** Supplied data follows **

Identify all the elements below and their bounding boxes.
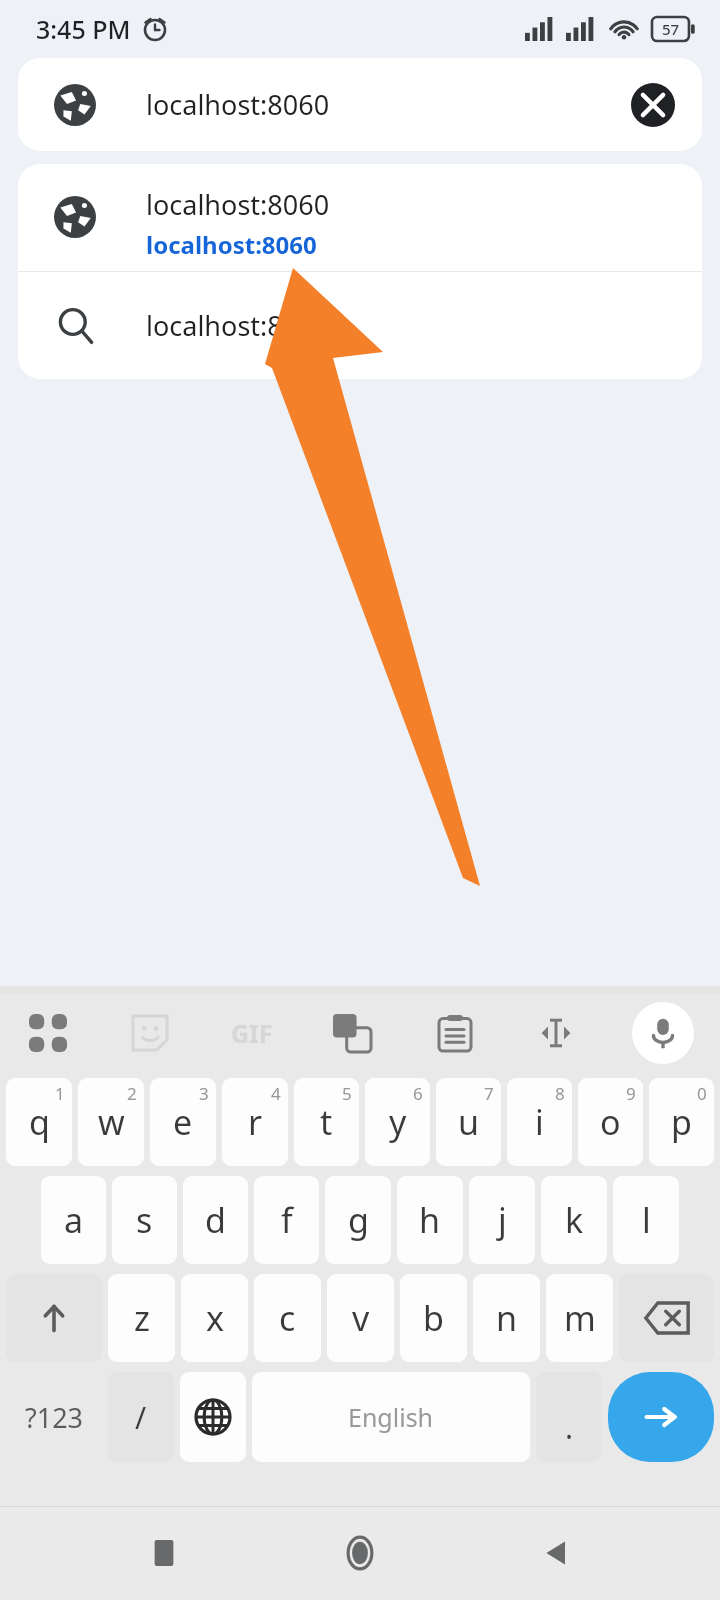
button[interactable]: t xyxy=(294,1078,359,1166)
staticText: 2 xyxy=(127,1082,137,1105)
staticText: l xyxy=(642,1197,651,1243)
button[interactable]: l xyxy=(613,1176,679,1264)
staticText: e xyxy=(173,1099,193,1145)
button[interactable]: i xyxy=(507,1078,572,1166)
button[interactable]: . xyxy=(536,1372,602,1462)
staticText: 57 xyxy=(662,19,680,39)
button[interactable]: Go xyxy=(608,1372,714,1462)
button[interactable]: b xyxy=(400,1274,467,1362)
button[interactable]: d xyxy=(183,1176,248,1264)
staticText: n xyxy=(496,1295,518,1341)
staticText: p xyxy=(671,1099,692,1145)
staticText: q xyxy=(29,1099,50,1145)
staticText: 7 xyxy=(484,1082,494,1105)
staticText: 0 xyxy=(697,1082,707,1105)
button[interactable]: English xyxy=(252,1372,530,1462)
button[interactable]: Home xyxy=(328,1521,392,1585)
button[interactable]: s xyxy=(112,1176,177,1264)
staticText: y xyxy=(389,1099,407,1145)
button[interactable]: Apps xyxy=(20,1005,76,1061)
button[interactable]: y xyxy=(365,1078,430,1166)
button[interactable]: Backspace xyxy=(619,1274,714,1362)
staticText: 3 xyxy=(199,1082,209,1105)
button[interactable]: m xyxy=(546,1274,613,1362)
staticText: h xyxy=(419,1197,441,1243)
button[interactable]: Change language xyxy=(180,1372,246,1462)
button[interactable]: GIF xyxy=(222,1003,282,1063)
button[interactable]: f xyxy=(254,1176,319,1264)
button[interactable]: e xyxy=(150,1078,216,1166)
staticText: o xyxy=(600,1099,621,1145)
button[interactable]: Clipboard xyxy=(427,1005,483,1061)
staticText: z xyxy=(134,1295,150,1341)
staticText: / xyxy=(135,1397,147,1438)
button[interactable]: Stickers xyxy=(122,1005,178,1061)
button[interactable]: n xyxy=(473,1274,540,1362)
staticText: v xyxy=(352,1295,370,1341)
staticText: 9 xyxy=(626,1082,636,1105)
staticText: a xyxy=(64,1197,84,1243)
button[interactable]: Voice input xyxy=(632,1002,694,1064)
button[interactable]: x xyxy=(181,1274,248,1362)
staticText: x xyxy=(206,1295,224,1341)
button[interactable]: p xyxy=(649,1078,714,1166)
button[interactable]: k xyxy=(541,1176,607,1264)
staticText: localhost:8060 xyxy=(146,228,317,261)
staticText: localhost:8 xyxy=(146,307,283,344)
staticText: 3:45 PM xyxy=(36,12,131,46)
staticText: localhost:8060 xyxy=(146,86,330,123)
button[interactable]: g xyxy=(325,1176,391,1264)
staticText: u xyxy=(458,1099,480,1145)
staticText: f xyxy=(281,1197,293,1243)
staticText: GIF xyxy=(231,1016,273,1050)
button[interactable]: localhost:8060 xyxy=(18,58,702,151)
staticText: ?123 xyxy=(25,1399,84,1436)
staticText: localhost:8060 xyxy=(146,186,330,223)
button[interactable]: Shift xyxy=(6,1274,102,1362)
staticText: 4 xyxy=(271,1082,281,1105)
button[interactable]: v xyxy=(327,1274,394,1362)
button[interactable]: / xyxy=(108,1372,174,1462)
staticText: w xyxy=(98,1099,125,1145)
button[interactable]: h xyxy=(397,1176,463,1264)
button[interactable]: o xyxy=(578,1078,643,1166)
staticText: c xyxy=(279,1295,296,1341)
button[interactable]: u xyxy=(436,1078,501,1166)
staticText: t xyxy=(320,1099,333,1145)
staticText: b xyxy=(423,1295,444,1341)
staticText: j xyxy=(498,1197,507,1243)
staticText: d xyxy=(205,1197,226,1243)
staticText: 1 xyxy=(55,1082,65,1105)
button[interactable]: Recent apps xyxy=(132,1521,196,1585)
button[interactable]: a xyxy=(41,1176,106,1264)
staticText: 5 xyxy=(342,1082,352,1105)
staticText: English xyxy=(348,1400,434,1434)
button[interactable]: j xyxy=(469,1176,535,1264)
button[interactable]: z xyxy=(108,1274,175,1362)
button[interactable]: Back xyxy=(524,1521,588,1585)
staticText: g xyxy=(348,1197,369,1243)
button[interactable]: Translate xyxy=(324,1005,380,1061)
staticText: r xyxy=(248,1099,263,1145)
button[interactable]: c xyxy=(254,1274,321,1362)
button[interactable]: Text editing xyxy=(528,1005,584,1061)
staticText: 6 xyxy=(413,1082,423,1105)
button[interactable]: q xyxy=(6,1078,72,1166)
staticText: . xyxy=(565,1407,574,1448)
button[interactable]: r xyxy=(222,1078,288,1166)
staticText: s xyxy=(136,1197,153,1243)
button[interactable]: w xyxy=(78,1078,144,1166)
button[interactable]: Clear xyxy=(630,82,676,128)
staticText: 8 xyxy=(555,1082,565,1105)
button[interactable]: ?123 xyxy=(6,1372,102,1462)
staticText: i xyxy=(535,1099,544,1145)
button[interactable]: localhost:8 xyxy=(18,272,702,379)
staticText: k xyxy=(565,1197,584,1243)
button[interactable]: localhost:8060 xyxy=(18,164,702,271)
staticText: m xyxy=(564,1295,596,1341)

** End of Supplied data **

**Task directions**
If a line of the data contains "English", copy it out.

**Expected output**
button[interactable]: English xyxy=(252,1372,530,1462)
staticText: English xyxy=(348,1400,434,1434)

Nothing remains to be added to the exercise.